Is it ok to have different offset from fron to rear as long as it is same width?


----------



## Chou (Apr 18, 2005)

Dohc said:


> Is it ok to have different offset from fron to rear as long as it is same width?


Yes, you need to have the same rolling radius (ie. width/tyre size) but how far they stick out is irrelevant


----------



## SmigzyGTR (Mar 20, 2006)

Looking good faz, suit the car very much:thumbsup: , (and they wiiiiide!!! )


----------



## Sean (Aug 16, 2005)

They do look rather nice!:thumbsup:


----------



## -C- (Oct 16, 2003)

Faz Choudhury said:


> Thanks for all the comments guys, much appreciated!
> 
> I'll be posting up pics once the cars done in a month or so, but just wanted people to know that 11j fits a GTR no probs**


** Wheel/tyre size dependant.

I bet it wouldn't be so easy if they were 19"s. Mine were 10.5" & they rubbed like a pig. But then mine was very low I guess.


----------



## drb5 (Oct 29, 2004)

Faz, looks stunning mate, but i can't see what tyre size your running?


----------



## Cardiff R33 (Jan 16, 2004)

looking sweet mate, glad to see your keeping her!


----------



## Chou (Apr 18, 2005)

-C- said:


> ** Wheel/tyre size dependant.
> 
> I bet it wouldn't be so easy if they were 19"s. Mine were 10.5" & they rubbed like a pig. But then mine was very low I guess.


can't get much lower than mine - about an inch from the floor

i meant in 18" (which is the most common size on an r33) 11j is ok. Dont think tyre size would be much of an issue as i have 265/35/18 and theres still more room for bigger tyres


----------



## Dohc (Nov 29, 2005)

What is the offset on front and rear?

Do you think I could fit 11inches rims under my R32 GTR with same offset as you
(but not same wheels thou)


----------



## Chou (Apr 18, 2005)

Dohc said:


> What is the offset on front and rear?
> 
> Do you think I could fit 11inches rims under my R32 GTR with same offset as you
> (but not same wheels thou)


Offset on the front is +19, offset on the rears is +16

Not too sure about r32, but i was under the impression their arches are not as spacious as R33's? 

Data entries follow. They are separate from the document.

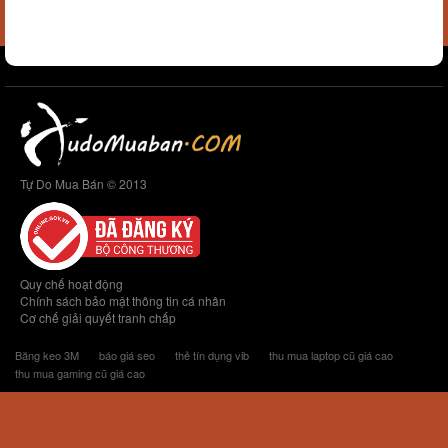
Tự Do Mua Bán © 2013
Quy chế hoạt động
Chính sách bảo mật thông tin cá nhân
Cơ chế giải quyết tranh chấp
Băng keo 3M
báo giá seo
thẻ tín dụng vib
thu mua laptop cũ giá cao
thu mua gaming cũ giá cao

I think you can go 10's for definite but anything more, I would just be guessing...


----------



## Dohc (Nov 29, 2005)

Faz Choudhury said:


> Offset on the front is +19, offset on the rears is +16
> 
> Not too sure about r32, but i was under the impression their arches are not as spacious as R33's?
> 
> I think you can go 10's for definite but anything more, I would just be guessing...


10" with same offset then?


----------



## jamesbilluk (Aug 10, 2006)

Looking good mate


----------



## Chou (Apr 18, 2005)

Dohc said:


> 10" with same offset then?


Yeah i think that would be ok and if need be you could get some small spacers if need be  

Thanks James


----------



## Dohc (Nov 29, 2005)

Faz Choudhury said:


> Yeah i think that would be ok and if need be you could get some small spacers if need be
> 
> Thanks James



thank you very much!
Im looking for new wheels for my R32 GTR and I wasnt sure about the widht and offset I should buy...


----------



## Corny (Sep 19, 2006)

Fine looking wheels


----------



## Dohc (Nov 29, 2005)

I´ve bought 17inches rims with offset +22 do you think that is ok for R32 GTR?

I dont remember the width..8" or 9"
bought them from Uk


----------



## anthonymcgrath (Feb 22, 2005)

good god Faz - this is the first time I've laid eyes on pics of your motor ...its truly stunning - I love the black rims with chrome edging. Probably the most stylish gtr I've clapped eyes on 


..and doesn't black look amazing when its been buffed up


----------